# punch bait!



## Leemo (Nov 16, 2006)

I bought a bucket of the punch bait from Benny Roberts-Dectar ,TX.- I opened it up in the house last night to see what it looked like(mistake)! My question-Is this stuff gonna stay on the hook? looks awful gooyey, and will it stay on the hook in slow moving water, going to try it sun. in th colorado river in Bay City. need ADVICE please.


----------



## Catfish_addiction (Jul 19, 2006)

Hey Leemo,

Sure shot will catch the fish. I've used it, a lot of people rave about it, but I have a problem with it staying on the hook. Adding Cattails to your bait will thicken it up and may help it stay on the hook better.
I personally use Big Marv's Cheese bait, it's also a punch bait. A lot of times we catch 2 and 3 fish without having to re-bait.
I'm not sure what kind of advice you want, I like to fish my punch bait a couple of different ways. I like fishing punch bait under a slip cork or on a Carolina rig.

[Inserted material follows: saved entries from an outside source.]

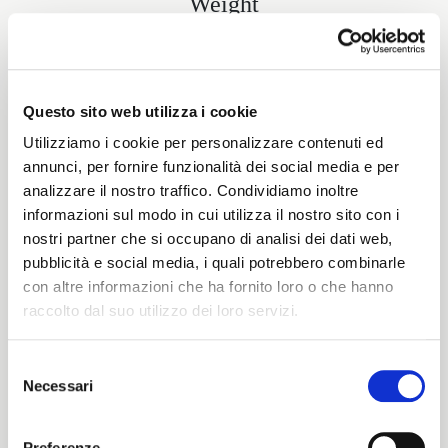
Weight
425 G/MLIN
Questo sito web utilizza i cookie
Height
Utilizziamo i cookie per personalizzare contenuti ed
annunci, per fornire funzionalità dei social media e per
150/146 CM
analizzare il nostro traffico. Condividiamo inoltre
informazioni sul modo in cui utilizza il nostro sito con i
nostri partner che si occupano di analisi dei dati web,
pubblicità e social media, i quali potrebbero combinarle
Washing instructions
con altre informazioni che ha fornito loro o che hanno
raccolto dal suo utilizzo dei loro servizi.
8obWd
Selezione
Necessari
del
ITALIANO
Color cards
consenso
ENGLISH
Preferenze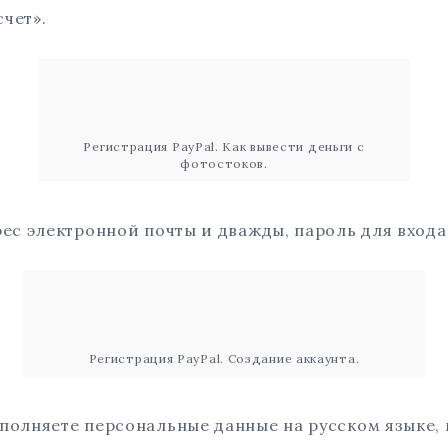
чет».
Регистрация PayPal. Как вывести деньги с
фотостоков.
ес электронной почты и дважды, пароль для входа 
Регистрация PayPal. Создание аккаунта.
полняете персональные данные на русском языке, 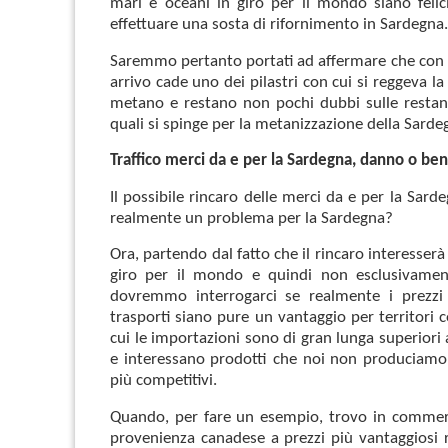
mari e oceani in giro per il mondo siano felici
effettuare una sosta di rifornimento in Sardegna.
Saremmo pertanto portati ad affermare che con 
arrivo cade uno dei pilastri con cui si reggeva 
metano e restano non pochi dubbi sulle restant
quali si spinge per la metanizzazione della Sarde
Traffico merci da e per la Sardegna, danno o ben
Il possibile rincaro delle merci da e per la Sar
realmente un problema per la Sardegna?
Ora, partendo dal fatto che il rincaro interesserà 
giro per il mondo e quindi non esclusivamen
dovremmo interrogarci se realmente i prezzi 
trasporti siano pure un vantaggio per territori 
cui le importazioni sono di gran lunga superiori 
e interessano prodotti che noi non produciamo
più competitivi.
Quando, per fare un esempio, trovo in commerc
provenienza canadese a prezzi più vantaggiosi ri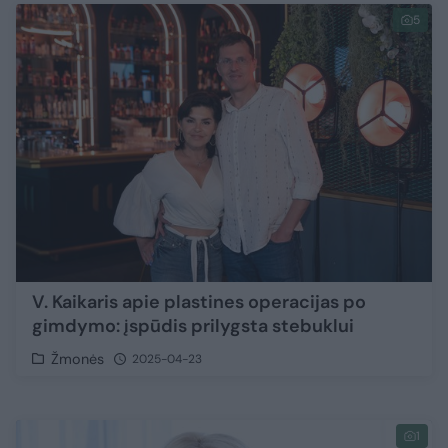
5
V. Kaikaris apie plastines operacijas po
gimdymo: įspūdis prilygsta stebuklui
Žmonės
2025-04-23
1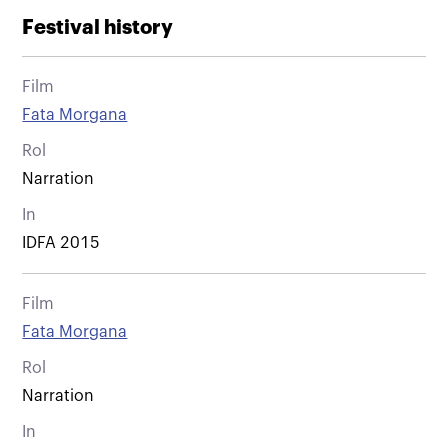
Festival history
Film
Fata Morgana
Rol
Narration
In
IDFA 2015
Film
Fata Morgana
Rol
Narration
In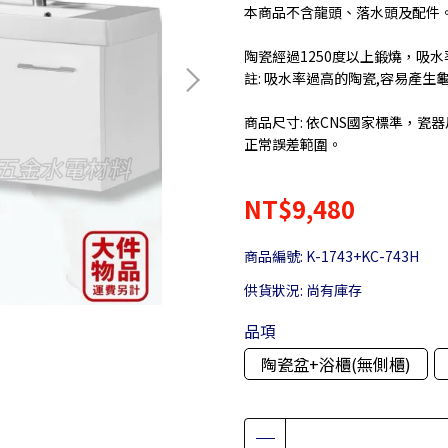
本商品不含龍頭、落水頭及配件
陶瓷經過1250度以上鍛燒，吸
註: 吸水率過高的陶瓷,容易產生
商品尺寸: 依CNS國家標準，瓷器
正常誤差範圍。
NT$9,480
商品編號:
K-1743+KC-743H
供貨狀況:
尚有庫存
品項
陶瓷盆+浴櫃(無側櫃)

We use a #6 or #8 treble and just enough weight to keep it where you want it, 1/4-1/8 on slip rigs and 1/4-1 on the Carolina rigs. if there is anything I can help you with let me know, I'll do my best.

Good luck,
Michael Ryno


----------



## Leemo (Nov 16, 2006)

I appreciate the advice, I've always used natural baits,perch,cut shad, shrimp etc... but I noticed on the board a lot of you guys use a processed bait - thought I'd give it a try! nothing ventured- nothing gained. Thanks..


----------



## BritishSlave (Aug 17, 2004)

Just follow Benny's instructions.


----------



## bigreave (Aug 28, 2004)

works great IF not a lot of current and add catails ot tissue paper and dont leave in the sun , got several limits at gibbons of 14-16 channels


----------



## Terry G. (Jul 17, 2006)

take yr old ladies hose(stockings) pore some of the stuff in and tie it off cut it and hang the baggie off of your hook


----------



## KINGFISHER71 (Jan 1, 2005)

Take an old soft plastic or Gulp works even better, cut it into small chunks and slide one on to each of the hook points on your trebel. "Punch" that down into the goo and let it rip.


----------



## McBuck (Mar 24, 2006)

As suggested above, you can thicken it with shredded paper towels or toilet paper, cat tails, or shredded cotton balls.


----------



## Leemo (Nov 16, 2006)

thanks for all the advice, gonna try it this eve.- I've got a one acre pond out my back door. have great weekend!


----------



## yazoomike (Aug 31, 2006)

Leemo, what are you doing. Thought you were working this weekend. Put up the stink bait and lets go to Gorda tomorrow morning and catch something.


----------



## Leemo (Nov 16, 2006)

Yazzoo-call me, I think I,m feeding this black lab pup too much, i'ts pooping everywhere, man my wife is still mad about the $300. next time I'll just go to Katybuilders house and pick the pup's up myself!


----------



## yazoomike (Aug 31, 2006)

You have that big pot of s#$% out again stirring it up. Look at the pics of Lexi with both pups on the TTMB board. Those things at your house you call dogs, I hope they sh#@$ on your pillow.


----------